Blog posts : "aces act"
In the States
ME – Governor Baldacci has signed a new law that will establish a six-year pilot program that will allow individuals and groups to sell renewable power to the Public Utilities Commission at a fixed rate for up to 20 years, with the goal of encouraging small renewable energy projects. The law also allows for energy to be bought in blocks by investors and consumers. Baldacci signs law prompting smaller energy – Kennebec Journal
OR – The state’s legislature has passed some – but not all – of the energy-related legislation that was on the agenda for this session. A bill that would create a low-carbon standard for fuel sold in Oregon has passed, but a bill that would guarantee that emissions will be 10% below 1990 levels by 2020 has not. Some pending bills would reverse existing clean energy legislation, such as a bill that would decrease tax credits for alternative energy producers that easily passed the House, though Governor Kulongoski’s office has said that the Governor will not “allow any rollback.” Many green-friendly bills don’t make the cut in Oregon – Oregonian and Update: Bill to cut carbon emissions from gasoline, diesel fuel, gains approval - Oregonian
SD – South Dakota currently produces 237 megawatts of electricity with wind power and has some of the greatest potential for more, but only if transmission lines are upgraded to carry more alternative energy. The state’s electricity grid has not been updated since the 1970s. The Obama administration has designated $11 billion in stimulus funds to upgrade the nation’s electric grid and private companies have invested billions more to build the needed transmission lines. While these improvements will allow more wind power to be created in South Dakota’s rural areas and used in populated centers, as well as lessen the chances for interruptions in the power supply, much more investment is needed to sufficiently expand transmission capacity. Wind power blocked by ‘glass ceiling’ – Argus Leader
Regional and Federal News
The Regional Greenhouse Gas Initiative completed its fourth auction, selling 30.8 million pollution allowances for $3.23 each for a total of $104 million. The 10 states in the Initiative have so far sold over 110 million allowances for a total of $366.5 million that will be used to weatherize homes, perform energy efficiency audits, help small businesses lower energy usage, and other uses. Auction raises $104 M for renewable energy – Rutland Herald
Automakers Ford, Nissan, and Tesla will receive a total of $8 billion in order to retool their factories to build electric vehicles and battery packs and increase fuel efficiency. Business leaders say tens of thousands of jobs will be created by the loans, which are part of the $25 billion in loans approved for automakers by Congress in 2007. The cap-and-trade legislation currently being discussed in Congress contains a provision to double the loans to $50 billion. The Energy Department is working with GM and Chrysler, who must get out of bankruptcy before being eligible for the loan. 3 automakers get loans to build more efficient cars – Washington Post
The Senate Energy and Natural Resources Committee has voted 15-8 to pass what has been called a compromise between Republicans and Democrats on energy and climate change policy. The legislation would require that utilities obtain 15% of their energy from renewable energy by 2021, but would not put a cap on the amount of greenhouse gases polluters could emit. The bill would also allow drilling for oil within 45 miles of coastlines, provide incentives for carbon capture and storage, expand the national petroleum reserves, and increase funding for clean energy technology and training. Senate panel approves energy bill – New York Times
American Clean Energy and Security Act
On Friday, June 26, the House of Representatives passed the American Clean Energy and Security Act, written by House Energy and Commerce Committee Chairman Henry Waxman and promoted by President Obama by a vote of 219-212. The legislation would limit emissions to 17% below 2005 levels by 2020 and 80% below 2005 levels by 2050. Additional language was added the night before the vote, including additional emission allowances for rural electric cooperatives, authority for the US Department of Agriculture to determine agricultural offsets for farmers, and a number of other provisions benefiting specific industries.

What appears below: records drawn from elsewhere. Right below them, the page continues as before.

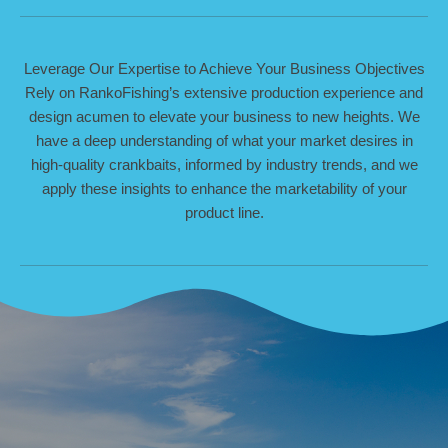
Leverage Our Expertise to Achieve Your Business Objectives
Rely on RankoFishing’s extensive production experience and
design acumen to elevate your business to new heights. We
have a deep understanding of what your market desires in
high-quality crankbaits, informed by industry trends, and we
apply these insights to enhance the marketability of your
product line.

During the debate, one point of contention between parties was the cost of the bill to rate-payers. The Environmental Protection Agency estimates that the average household will pay an additional $80-$111 per year by 2020, while the Congressional Budget Office estimates the average household will pay an additional $175 per year by 2020, with those in lowest-income homes saving $40 per year due to rebates. Republicans estimated that the average household would pay an additional $3,100 per year.
Another issue revolved around the efficacy of the provisions. Supporters of the bill claimed that up to 1.7 million jobs would be created through the creation of clean energy infrastructure while opponents claimed millions of jobs would be lost in closing small businesses and manufacturers that cannot afford the additional costs. Supporters also asserted that the reductions in emissions would stem or reverse global climate change, while opponents generally questioned the effectiveness of the legislation in the absence of international cooperation and the degree to which climate change poses a near-term threat.